Key Benefits of Using AI and Tools for Demand Planning
- Improved Forecast Accuracy: AI-powered demand planning tools leverage large data sets and advanced algorithms to predict demand with greater accuracy.
- Increased agility: AI can dynamically adjust demand forecasts in response to real-time data, enabling rapid adaptation to market changes.
- Reduced Inventory Costs: Optimized demand forecasts lead to better inventory management, thereby reducing the need for excessive safety stocks and reducing storage costs.
- Improved customer satisfaction: Responding to demand without constraints, without delays or shortages, guarantees a higher level of customer satisfaction, leading to increased loyalty.
- Data-Driven Decision Making: AI tools provide actionable insights, enabling demand planners to make informed decisions based on data rather than intuition.
- Efficient resource allocation: By automating demand planning tasks, human resources can focus on strategic initiatives, improving overall productivity.
- Sustainability: Optimized demand planning reduces waste by minimizing overproduction and reducing spoilage, which is essential for sustainability efforts in the FMCG industry.
By deploying real-time demand monitoring and adjustments, FMCG companies can use AI tools to track real-time sales data, adjust forecasts instantly, and alert demand planners of sudden changes in demand. This enables dynamic, near real-time adjustments to production and inventory levels, ensuring that demand is met without excess, leading to a reduction in response time to fluctuations in demand, thereby reducing the risk of lost sales due to to peak demand and reducing waste due to excess. inventory.
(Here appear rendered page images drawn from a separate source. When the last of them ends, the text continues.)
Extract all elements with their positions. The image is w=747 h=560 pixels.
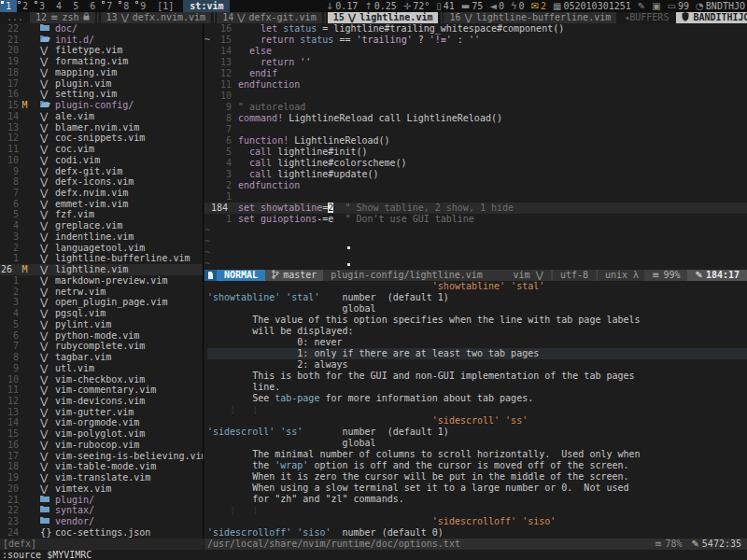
defx-row[interactable]: 24{}coc-settings.json bbox=[0, 527, 203, 539]
defx-row[interactable]: 1⋁markdown-preview.vim bbox=[0, 275, 203, 287]
editor-line[interactable]: 7 bbox=[204, 124, 747, 135]
defx-row[interactable]: 2⋁netrw.vim bbox=[0, 287, 203, 298]
editor-line[interactable]: 10 bbox=[204, 91, 747, 102]
defx-row[interactable]: 19⋁vim-translate.vim bbox=[0, 472, 203, 483]
defx-row[interactable]: 6⋁python-mode.vim bbox=[0, 330, 203, 342]
help-line[interactable]: When using a slow terminal set it to a l… bbox=[207, 483, 747, 494]
help-line[interactable]: 'sidescroll' 'ss' bbox=[207, 415, 747, 427]
defx-row[interactable]: 21plugin/ bbox=[0, 495, 203, 506]
defx-file-tree[interactable]: 22doc/21init.d/20⋁filetype.vim19⋁formati… bbox=[0, 23, 204, 539]
editor-line[interactable]: 14 else bbox=[204, 46, 747, 57]
help-line[interactable]: line. bbox=[207, 382, 747, 393]
tmux-window-14[interactable]: 14⋁defx-git.vim bbox=[217, 12, 322, 23]
defx-row[interactable]: 17⋁plugin.vim bbox=[0, 78, 203, 90]
workspace-tag-7[interactable]: 7 bbox=[101, 0, 118, 12]
defx-row[interactable]: 8⋁tagbar.vim bbox=[0, 352, 203, 363]
editor-line[interactable]: 8command! LightlineReload call Lightline… bbox=[204, 113, 747, 124]
defx-row[interactable]: 18⋁mapping.vim bbox=[0, 67, 203, 78]
defx-row[interactable]: 23vendor/ bbox=[0, 516, 203, 527]
vim-command-line[interactable]: :source $MYVIMRC bbox=[0, 550, 747, 560]
help-line[interactable]: See tab-page for more information about … bbox=[207, 393, 747, 404]
help-line[interactable]: global bbox=[207, 438, 747, 449]
editor-line[interactable]: 12 endif bbox=[204, 68, 747, 79]
editor-line[interactable]: 184set showtabline=2 " Show tabline, 2 s… bbox=[204, 203, 747, 214]
help-line[interactable]: The minimal number of columns to scroll … bbox=[207, 449, 747, 460]
editor-line[interactable]: 13 return '' bbox=[204, 57, 747, 68]
editor-line[interactable]: ~15 return status == 'trailing' ? '!≡' :… bbox=[204, 35, 747, 46]
help-line[interactable]: 'sidescrolloff' 'siso' number (default 0… bbox=[207, 527, 747, 539]
tmux-window-15[interactable]: 15⋁lightline.vim bbox=[328, 12, 439, 23]
defx-row[interactable]: 9⋁defx-git.vim bbox=[0, 166, 203, 177]
editor-line[interactable]: ~ bbox=[204, 259, 747, 270]
editor-line[interactable]: 9" autoreload bbox=[204, 102, 747, 113]
editor-line[interactable]: ~ bbox=[204, 236, 747, 247]
help-line[interactable]: for "zh" and "zl" commands. bbox=[207, 494, 747, 505]
editor-line[interactable]: 5 call lightline#init() bbox=[204, 147, 747, 158]
help-line[interactable]: 0: never bbox=[207, 337, 747, 348]
defx-row[interactable]: 4⋁pgsql.vim bbox=[0, 308, 203, 319]
defx-row[interactable]: 10⋁vim-checkbox.vim bbox=[0, 374, 203, 385]
help-line[interactable]: The value of this option specifies when … bbox=[207, 315, 747, 326]
help-line[interactable]: 'sidescrolloff' 'siso' bbox=[207, 516, 747, 527]
defx-row[interactable]: 20⋁filetype.vim bbox=[0, 45, 203, 56]
help-line[interactable]: 1: only if there are at least two tab pa… bbox=[207, 348, 747, 359]
help-window[interactable]: 'showtabline' 'stal''showtabline' 'stal'… bbox=[204, 281, 747, 539]
defx-row[interactable]: 18⋁vim-table-mode.vim bbox=[0, 461, 203, 472]
defx-row[interactable]: 17⋁vim-seeing-is-believing.vim bbox=[0, 451, 203, 462]
defx-row[interactable]: 4⋁greplace.vim bbox=[0, 220, 203, 231]
help-link[interactable]: tab-page bbox=[275, 393, 319, 403]
defx-row[interactable]: 12⋁coc-snippets.vim bbox=[0, 133, 203, 144]
help-line[interactable]: ¦ ¦ bbox=[207, 505, 747, 516]
help-line[interactable]: 'showtabline' 'stal' bbox=[207, 281, 747, 292]
workspace-tag-6[interactable]: 6 bbox=[84, 0, 101, 12]
defx-row[interactable]: 1⋁lightline-bufferline.vim bbox=[0, 253, 203, 264]
editor-line[interactable]: 2endfunction bbox=[204, 180, 747, 191]
help-line[interactable]: the 'wrap' option is off and the cursor … bbox=[207, 460, 747, 471]
defx-row[interactable]: 12⋁vim-devicons.vim bbox=[0, 396, 203, 407]
editor-line[interactable]: ~ bbox=[204, 225, 747, 236]
editor-line[interactable]: 3 call lightline#update() bbox=[204, 169, 747, 180]
workspace-tag-1[interactable]: 1 bbox=[0, 0, 17, 12]
help-line[interactable]: 'sidescroll' 'ss' number (default 1) bbox=[207, 427, 747, 438]
defx-row[interactable]: 9⋁utl.vim bbox=[0, 363, 203, 374]
defx-row[interactable]: 16⋁vim-rubocop.vim bbox=[0, 440, 203, 451]
defx-row[interactable]: 14⋁vim-orgmode.vim bbox=[0, 417, 203, 428]
workspace-tag-2[interactable]: 2 bbox=[17, 0, 34, 12]
editor-line[interactable]: 11endfunction bbox=[204, 79, 747, 91]
defx-row[interactable]: 22syntax/ bbox=[0, 505, 203, 516]
tmux-window-16[interactable]: 16⋁lightline-bufferline.vim bbox=[444, 12, 616, 23]
help-line[interactable]: ¦ ¦ bbox=[207, 404, 747, 415]
defx-row[interactable]: 15⋁vim-polyglot.vim bbox=[0, 428, 203, 440]
defx-row[interactable]: 19⋁formating.vim bbox=[0, 56, 203, 67]
defx-row[interactable]: 13⋁vim-gutter.vim bbox=[0, 407, 203, 418]
tmux-window-13[interactable]: 13⋁defx.nvim.vim bbox=[101, 12, 212, 23]
help-line[interactable]: will be displayed: bbox=[207, 326, 747, 337]
workspace-tag-3[interactable]: 3 bbox=[34, 0, 50, 12]
help-line[interactable]: global bbox=[207, 303, 747, 315]
editor-window[interactable]: 16 let status = lightline#trailing_white… bbox=[204, 23, 747, 270]
defx-row[interactable]: 3⋁open_plugin_page.vim bbox=[0, 297, 203, 308]
defx-row[interactable]: 5⋁fzf.vim bbox=[0, 209, 203, 220]
workspace-tag-9[interactable]: 9 bbox=[134, 0, 151, 12]
editor-line[interactable]: 16 let status = lightline#trailing_white… bbox=[204, 23, 747, 35]
defx-row[interactable]: 16⋁setting.vim bbox=[0, 89, 203, 100]
defx-row[interactable]: 11⋁coc.vim bbox=[0, 144, 203, 155]
help-line[interactable]: This is both for the GUI and non-GUI imp… bbox=[207, 371, 747, 382]
defx-row[interactable]: 13⋁blamer.nvim.vim bbox=[0, 122, 203, 133]
defx-row[interactable]: 11⋁vim-commentary.vim bbox=[0, 385, 203, 396]
defx-row[interactable]: 10⋁codi.vim bbox=[0, 155, 203, 166]
defx-row[interactable]: 15Mplugin-config/ bbox=[0, 100, 203, 111]
defx-row[interactable]: 3⋁indentline.vim bbox=[0, 231, 203, 243]
workspace-tag-4[interactable]: 4 bbox=[50, 0, 67, 12]
editor-line[interactable]: 1set guioptions-=e " Don't use GUI tabli… bbox=[204, 214, 747, 225]
editor-line[interactable]: 4 call lightline#colorscheme() bbox=[204, 158, 747, 169]
defx-row[interactable]: 21init.d/ bbox=[0, 35, 203, 46]
defx-row[interactable]: 6⋁emmet-vim.vim bbox=[0, 199, 203, 210]
tmux-window-12[interactable]: 12≡zsh bbox=[30, 12, 95, 23]
defx-row[interactable]: 26M⋁lightline.vim bbox=[0, 264, 203, 275]
defx-row[interactable]: 20⋁vimtex.vim bbox=[0, 483, 203, 495]
defx-row[interactable]: 7⋁defx.nvim.vim bbox=[0, 188, 203, 199]
help-link[interactable]: 'wrap' bbox=[275, 460, 308, 470]
help-line[interactable]: 'showtabline' 'stal' number (default 1) bbox=[207, 292, 747, 303]
defx-row[interactable]: 14⋁ale.vim bbox=[0, 111, 203, 122]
Customer segmentation and personalization uses AI to segment demand based on customer demographics, purchasing behavior and regional trends, enabling personalized marketing and promotion strategies. This ensures that supply is closely aligned with demand from different customer segments and results in increased customer loyalty through targeted promotions, maximization of product profitability and better alignment of production with demand at a granular level.
FMCG companies’ use of AI-driven scenario planning and simulation creates demand simulation models that allow planners to test multiple scenarios (e.g., new product launches, changes prices or competitive actions) and their impact on demand across the portfolio. This shaping of demand allows planners to optimize inventory levels under various conditions and allows businesses to prepare for market fluctuations, improves strategic planning by reducing uncertainties, and improves decision making by simulating different market conditions . Demand shaping levers include traditional promotional activities, advertising or social media influencers, and the tactic can be used to better balance limited supply and demand to improve profitability.
Inventory and replenishment optimization will always be hot topics – and topics that keep CPG executives up at night. AI algorithms help optimize inventory replenishment processes by predicting when and where inventory levels should be restocked based on forecasted demand, demand errors, and replenishment. This approach minimizes out-of-stock situations while avoiding overstocks, reduces carrying costs associated with excess inventory, ensures product availability across all channels, and reduces transportation costs by optimizing replenishment cycles. These benefits, in turn, drive sales growth potential and increase market share.